Depressed nonbreathing newborns.


Trained research assistants have observed every delivery (November 2009 through January 2014) using stop-watches and recorded data including fetal heart rate; time intervals from birth to CC and start of breathing or PPV and perinatal characteristics.

Main outcome measures

Twenty-four-hour neonatal outcome (dead, admitted, normal).

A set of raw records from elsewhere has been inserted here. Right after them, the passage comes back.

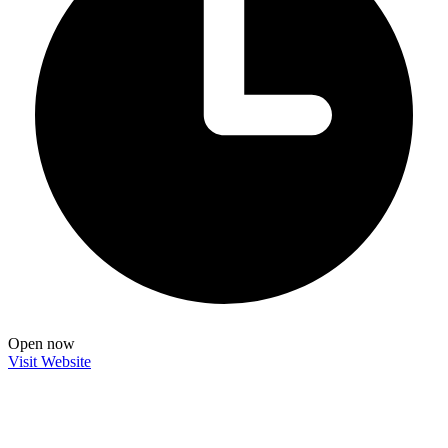
Open now
Visit Website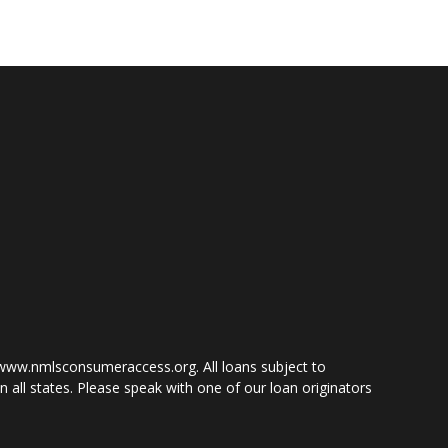
www.nmlsconsumeraccess.org. All loans subject to
 all states. Please speak with one of our loan originators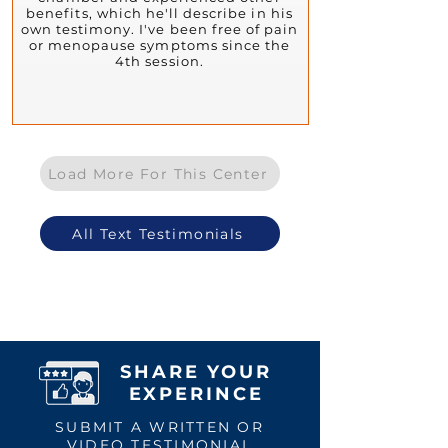
benefits, which he'll describe in his
own testimony. I've been free of pain
or menopause symptoms since the
4th session.
Load More For This Center
All Text Testimonials
SHARE YOUR
EXPERINCE
SUBMIT A WRITTEN OR
VIDEO TESTIMONIAL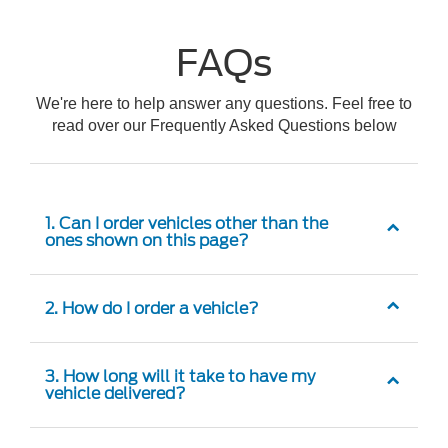
FAQs
We're here to help answer any questions. Feel free to
read over our Frequently Asked Questions below
1. Can I order vehicles other than the
ones shown on this page?
2. How do I order a vehicle?
3. How long will it take to have my
vehicle delivered?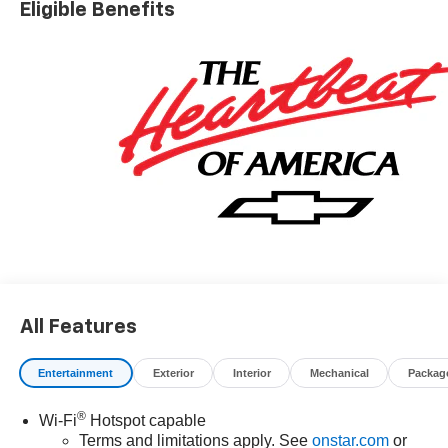
Eligible Benefits
All Features
Entertainment
Exterior
Interior
Mechanical
Packag
®
Wi-Fi
Hotspot capable
Terms and limitations apply. See
onstar.com
or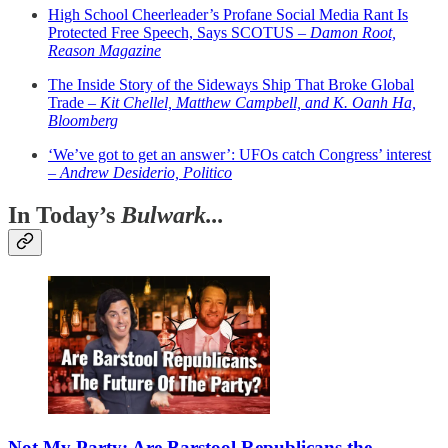
High School Cheerleader’s Profane Social Media Rant Is
Protected Free Speech, Says SCOTUS –
Damon Root,
Reason Magazine
The Inside Story of the Sideways Ship That Broke Global
Trade –
Kit Chellel, Matthew Campbell, and K. Oanh Ha,
Bloomberg
‘We’ve got to get an answer’: UFOs catch Congress’ interest
–
Andrew Desiderio, Politico
In Today’s
Bulwark...
Not My Party: Are Barstool Republicans the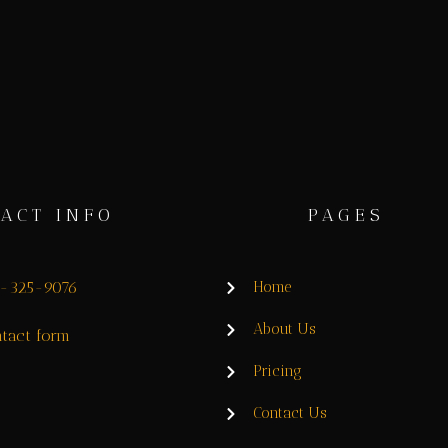
ACT INFO
PAGES
8-325-9076
Home
About Us
tact form
Pricing
Contact Us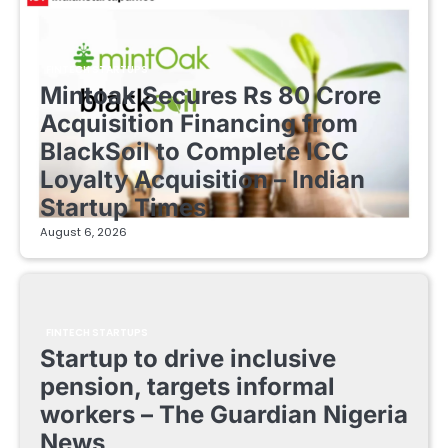
FINTECH STARTUPS
Mintoak Secures Rs 80 Crore
Acquisition Financing from
BlackSoil to Complete ICC
Loyalty Acquisition – Indian
Startup Times
August 6, 2026
FINTECH STARTUPS
Startup to drive inclusive
pension, targets informal
workers – The Guardian Nigeria
News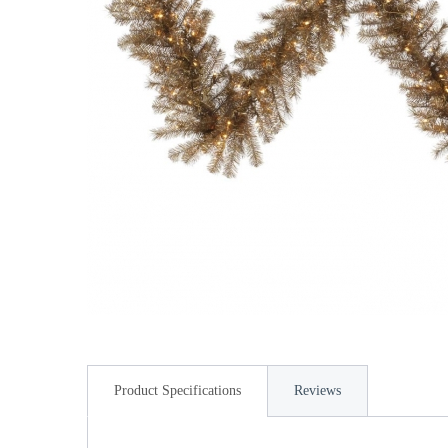
Product Specifications
Reviews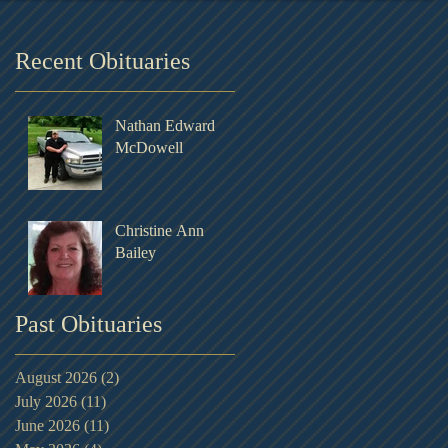
Recent Obituaries
Nathan Edward
McDowell
Christine Ann
Bailey
Past Obituaries
August 2026
(2)
2 posts
July 2026
(11)
11 posts
June 2026
(11)
11 posts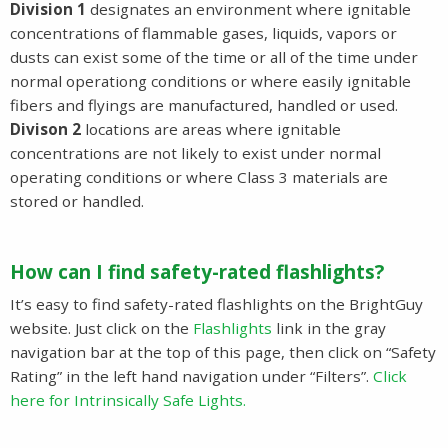
Division 1
designates an environment where ignitable
concentrations of flammable gases, liquids, vapors or
dusts can exist some of the time or all of the time under
normal operationg conditions or where easily ignitable
fibers and flyings are manufactured, handled or used.
Divison 2
locations are areas where ignitable
concentrations are not likely to exist under normal
operating conditions or where Class 3 materials are
stored or handled.
How can I find safety-rated flashlights?
It’s easy to find safety-rated flashlights on the BrightGuy
website. Just click on the
Flashlights
link in the gray
navigation bar at the top of this page, then click on “Safety
Rating” in the left hand navigation under “Filters”.
Click
here for Intrinsically Safe Lights.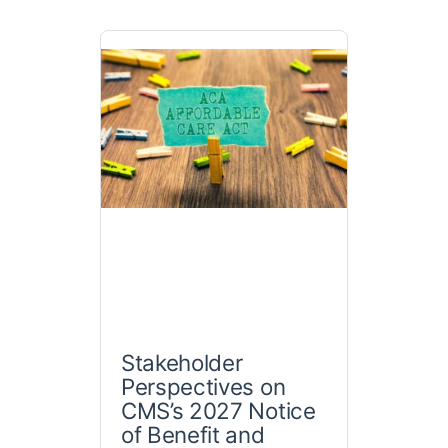
Stakeholder
Perspectives on
CMS’s 2027 Notice
of Benefit and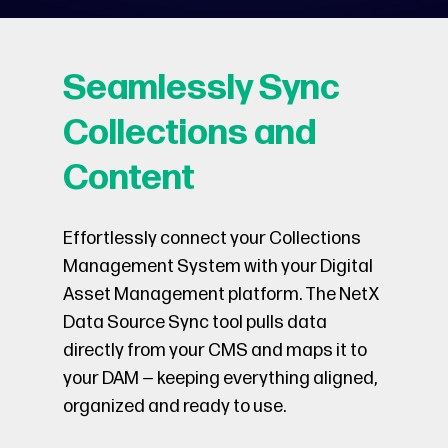
Seamlessly Sync
Collections and
Content
Effortlessly connect your Collections
Management System with your Digital
Asset Management platform. The NetX
Data Source Sync tool pulls data
directly from your CMS and maps it to
your DAM — keeping everything aligned,
organized and ready to use.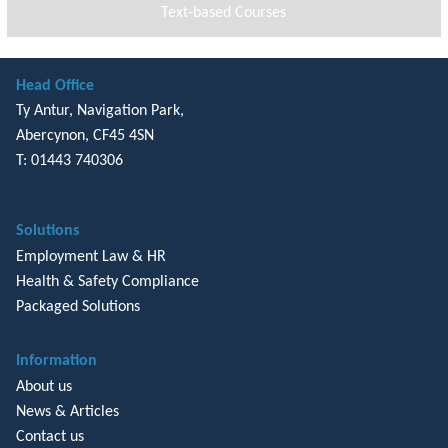
Text-based Courses
Head Office
Ty Antur, Navigation Park,
Abercynon, CF45 4SN
T: 01443 740306
Solutions
Employment Law & HR
Health & Safety Compliance
Packaged Solutions
Information
About us
News & Articles
Contact us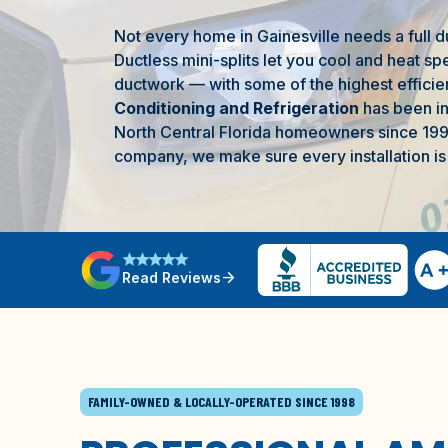
Not every home in
Gainesville
needs a full d
Ductless mini-splits let you cool and heat sp
ductwork — with some of the highest efficien
Conditioning and Refrigeration
has been ins
North Central Florida
homeowners since 199
company, we make sure every installation is 
star
star
star
star
star
arrow_forward
Read Reviews
FAMILY-OWNED & LOCALLY-OPERATED SINCE 1998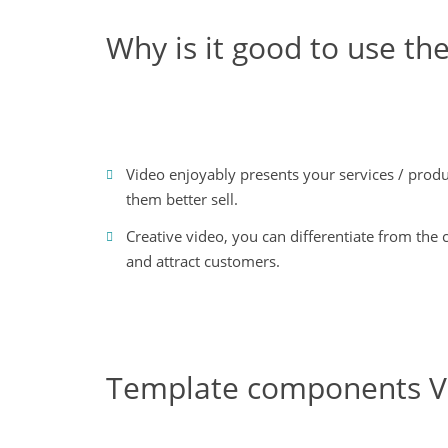
Why is it good to use 
Video enjoyably presents your services / produ
them better sell.
Creative video, you can differentiate from the
and attract customers.
Template components V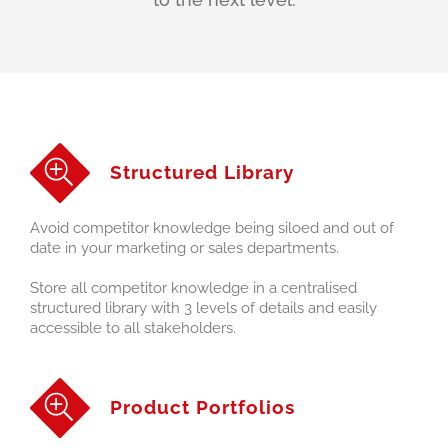
Structured Library
Avoid competitor knowledge being siloed and out of
date in your marketing or sales departments.
Store all competitor knowledge in a centralised
structured library with 3 levels of details and easily
accessible to all stakeholders.
Product Portfolios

There were 19 863 liveborn infants; 16 770 (84.4%) initiated spontaneous respirations, 3093 (15.6%) received stimulation/suctioning to initiate breathing. However, 1269 (41.0%) neonates failed to breath and received PPV at 98 ± 66 seconds and CC at 39 ± 35 seconds after birth. Adverse outcomes in neonates receiving PPV included 126 (9.9%) deaths and 100 (7.8%) neonatal admissions. In 1146/1269 (90%) neonates, CC occurred before PPV and was associated with 209 (18%) deaths/admissions. In 98 (8%) neonates, CC followed initiation of PPV with 14 (14%) deaths/admissions (P = 0.328). By logistic modelling, initiation of PPV before versus after CC was not associated with death/admission when adjusted for time to PPV. The risk for death/admission increased by 12% for every 30-second delay in PPV (P = 0.001).


This observational study failed to demonstrate any relationship between time to CC and onset of breathing or initiation of PPV following stimulation/suction, and 24-hour outcome. Delay in initiation of PPV was significantly associated with death/admission.

Tweetable abstract

No relationship between time to cord clamp, breathing or ventilation and 24-hour deaths in depressed neonates.